Hab nicht mehr mitbekommen, was sie dann tut. Im Anschluss habe ich überlegt, was mich aktuell abgelenkt hat von Zeitläuften, die ich nicht mehr ertrage. Bei einem Walfänger, wie Ismael, heuere ich nicht an, und als Panzerfahrer in die Ukraine melde ich mich auch nicht - das ist etwas für die Tapferen der vorletzten Generation, von mir aus gezählt.
Was mich derzeit wieder einmal einfängt, ist ein Buch von Thomas Mann, das ich in viel zu jungen Jahren gelesen habe, als dass ich es damals verstanden hätte. Es ist das geschmähteste Buch des Kollegen. Er vermutet im Jahr 1917, dass die modernen Fortschrittler seiner Zeit ein klar formulierbares Ziel haben - das sie selbst nie eingestehen würden. Sie seien zutiefst bewegt von der Sehnsucht, weltweit ein neues Mittelalter heraufzuführen, eine Gotik diesseits von Renaissance, Reformation, Aufklärung. Man war geborgen im Haus des Glaubens. Niemand brauchte zu zweifeln, was wahr und richtig oder was "fake" und verboten sei. Man wusste und befolgte es. Das Risiko jeder Beurteilung fiel weg.

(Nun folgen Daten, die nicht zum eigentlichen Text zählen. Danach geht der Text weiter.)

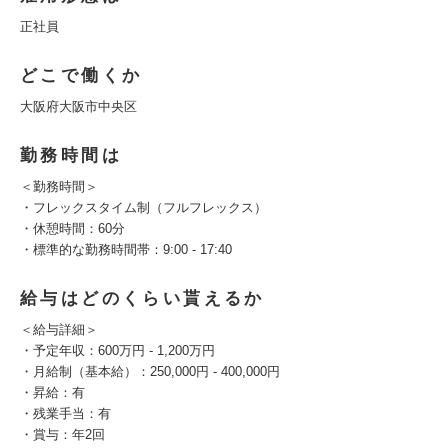
正社員
どこで働くか
大阪府大阪市中央区
勤務時間は
＜勤務時間＞
・フレックスタイム制（フルフレックス）
・休憩時間：60分
・標準的な勤務時間帯：9:00 - 17:40
給与はどのくらい貰えるか
＜給与詳細＞
・予定年収：600万円 - 1,200万円
・月給制（基本給）：250,000円 - 400,000円
・昇給：有
・残業手当：有
・賞与：年2回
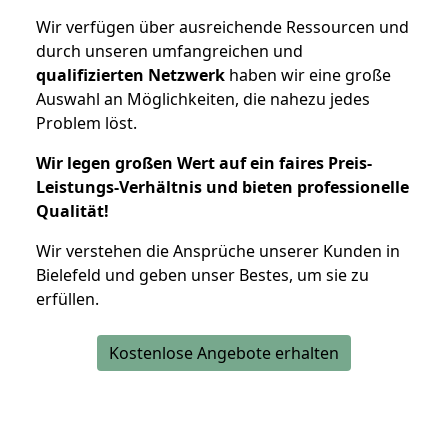
Wir verfügen über ausreichende Ressourcen und
durch unseren umfangreichen und
qualifizierten Netzwerk
haben wir eine große
Auswahl an Möglichkeiten, die nahezu jedes
Problem löst.
Wir legen großen Wert auf ein faires Preis-
Leistungs-Verhältnis und bieten professionelle
Qualität!
Wir verstehen die Ansprüche unserer Kunden in
Bielefeld und geben unser Bestes, um sie zu
erfüllen.
Kostenlose Angebote erhalten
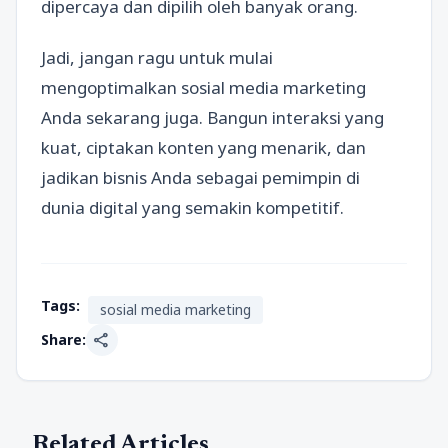
dipercaya dan dipilih oleh banyak orang.
Jadi, jangan ragu untuk mulai
mengoptimalkan sosial media marketing
Anda sekarang juga. Bangun interaksi yang
kuat, ciptakan konten yang menarik, dan
jadikan bisnis Anda sebagai pemimpin di
dunia digital yang semakin kompetitif.
Tags:
sosial media marketing
share
Share:
Related Articles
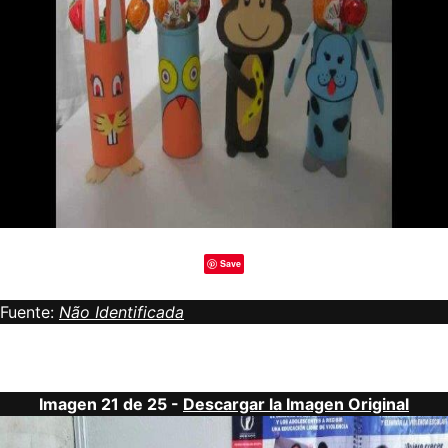
Save
Fuente:
Não Identificada
Imagen 21 de 25 -
Descargar la Imagen Original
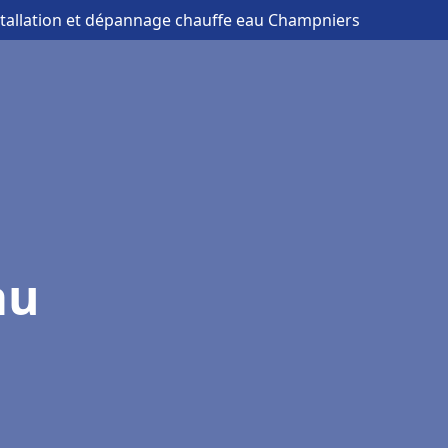
stallation et dépannage chauffe eau Champniers
au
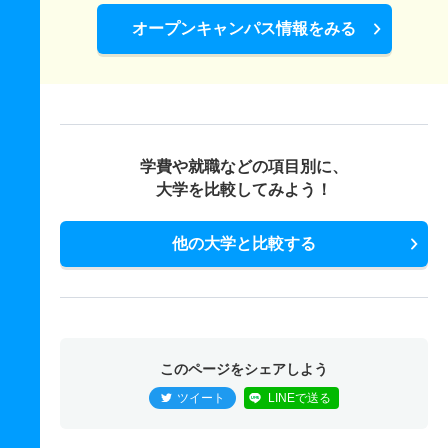
オープンキャンパス情報をみる
学費や就職などの項目別に、
大学を比較してみよう！
他の大学と比較する
このページをシェアしよう
ツイート
LINEで送る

Ich dachte bei mir: Das ist es, was derzeit anscheinend alle wollen, die bei uns für Entscheidungen zuständig waren, sind, sein werden. Menschenrechte sind nicht das Problem. Verlangt ist, dass sie jederzeit überall so ausgelegt werden, wie wir es für angemessen (und nützlich) halten. Wer daran zweifelt, landet wie im Mittelalter auf einem Holzstoß; ist zwar als Metapher zu verstehen, doch auch heutigentages und unter uns Wahlberechtigten kann Zweifel an der Rechtgläubigkeit zum (bürgerlichen) Tod führen.
Mediale Hinrichtungen sind an der Tagesordnung, gelten als Ausweis der Seriosität. Öffentliche Zweifel sind nicht mehr zulässig. Wir dürfen über bestimmte Themen nicht anders sprechen, als uns durch Medien und Politik erlaubt ist. Versucht es und tragt die Folgen, wenn ihr euch sicher genug fühlt.
Ich selbst bin zu alt, um noch Fahnen zu hissen.